Se existe solução para esses casos? Existe. Mas não sou eu quem as dá, certo? Podemos sempre ajudar. Mas somos nós quem enfrentamos nossas instâncias e ninguém poderá ou conseguirá fazer isso por nós.
Se isso é desolador? Para quem não consegue olhar para si mesmo de perto, para a essência verdadeira que habita o presente: é, é desolador, sim. É desolador saber que quem enfrenta seu pior monstro é você mesmo. Você se sente miserável, impotente, incapaz. É como se alguém, ao falar isso, o abandonasse à sua própria sorte com um desagradável tapinha nas costas: "boa sorte, meu chapa, agora é só com você".
Mas aqui: você não está sozinho. Nunca. Entendeu?
Sempre haverá amparo. Sempre haverá apoio. Se é você quem deve enfrentar é porque só você consegue, porque você tem potencial para isso. Eu não possuo o potencial que você possui para lidar com seus demônios, mas posso dizer que você jamais estará sozinho. De forma alguma. Haverá sempre um alguém nessa caminhada que o ajude a conseguir a força de que necessita.
Amigos. Passatempos. Terapeutas.
Bom, no começo do post, falei sobre o segundo "autoboicote", que é você querer realmente algo e achar que não conseguirá, que você não é digno dos seus sonhos. Tratarei dessa segunda parte depois.

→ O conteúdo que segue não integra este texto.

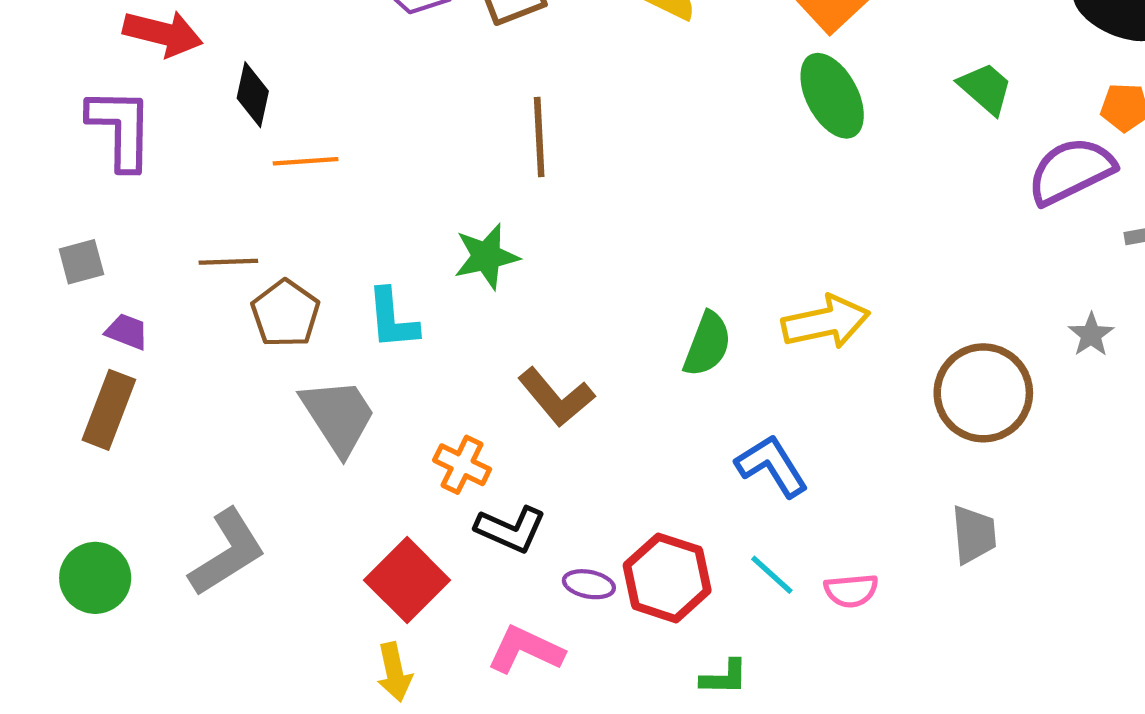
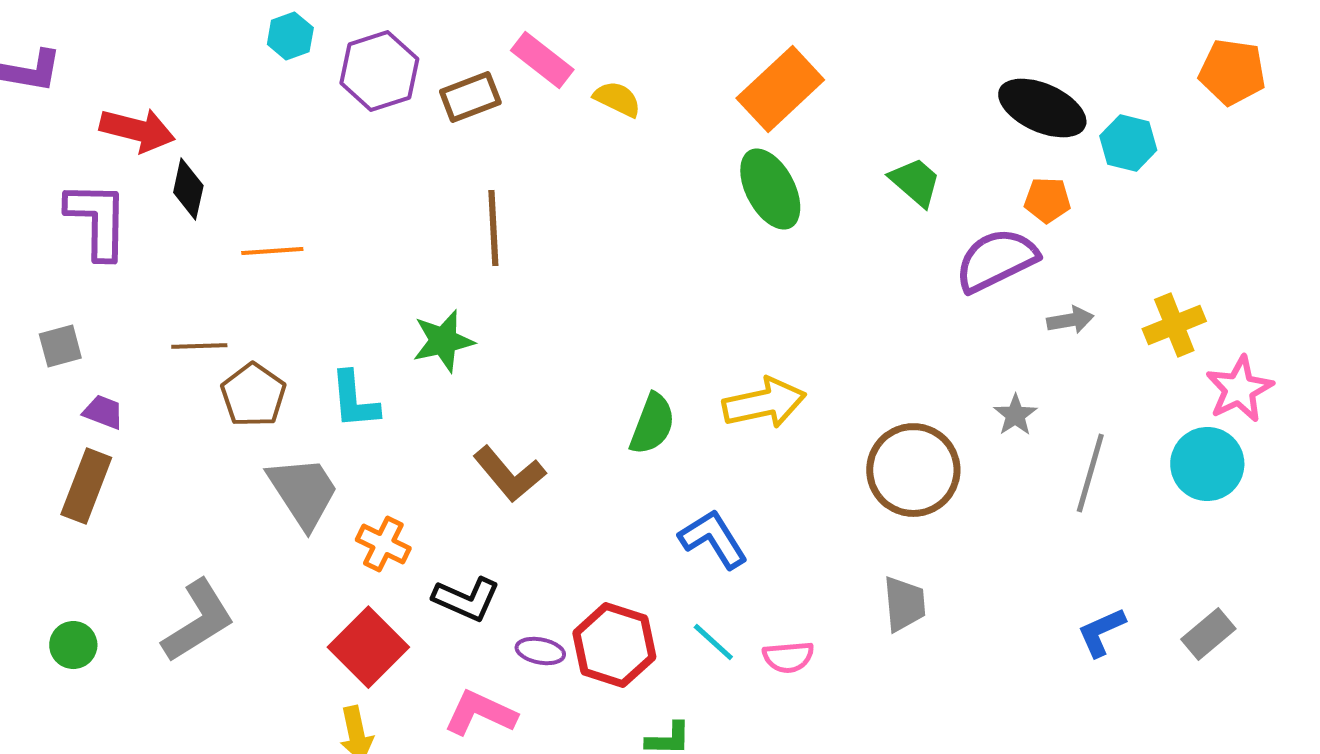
black diamond: (253, 95) -> (188, 189), moved
orange cross: (462, 465) -> (383, 544), moved
green circle: (95, 578) -> (73, 645), size x0.7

Engraçado isso ter me ocorrido enquanto ouvia a música do Linkin Park - ainda não domino o inglês para saber a letra só de ouvir. Inconsciente, talvez?


"I've become so numb
I can't feel you there
I've become so tired
So much more aware

I'm becoming this
All I want to do
Is be more like me
And be less like you

I've become so numb
I can't feel you there
I'm tired of being what you want me to be"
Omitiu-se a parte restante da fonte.